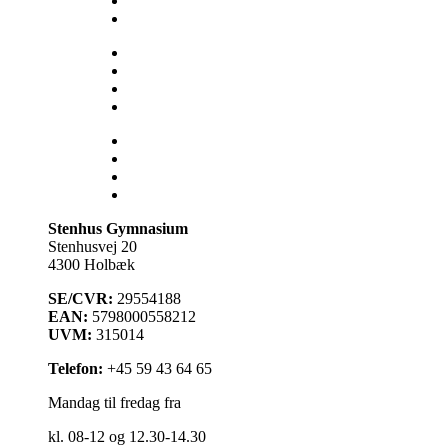
SU
Sådan får du hjælp
Talent
Trivsel & Værdier
Virtuel rundvisning
Åbent Hus
Lectio
Bib.system
Databaser
Stenhus Pearltree
Stenhus Gymnasium
Stenhusvej 20
4300 Holbæk
SE/CVR:
29554188
EAN:
5798000558212
UVM:
315014
Telefon:
+45 59 43 64 65
Mandag til fredag fra
kl. 08-12 og 12.30-14.30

§ **Work instruction**
In the data above, please extract the lines from the first one through the line with "59 43 64 65", exactly, and keep pictures out.

§ **Answer section**
SU
Sådan får du hjælp
Talent
Trivsel & Værdier
Virtuel rundvisning
Åbent Hus
Lectio
Bib.system
Databaser
Stenhus Pearltree
Stenhus Gymnasium
Stenhusvej 20
4300 Holbæk
SE/CVR:
29554188
EAN:
5798000558212
UVM:
315014
Telefon:
+45 59 43 64 65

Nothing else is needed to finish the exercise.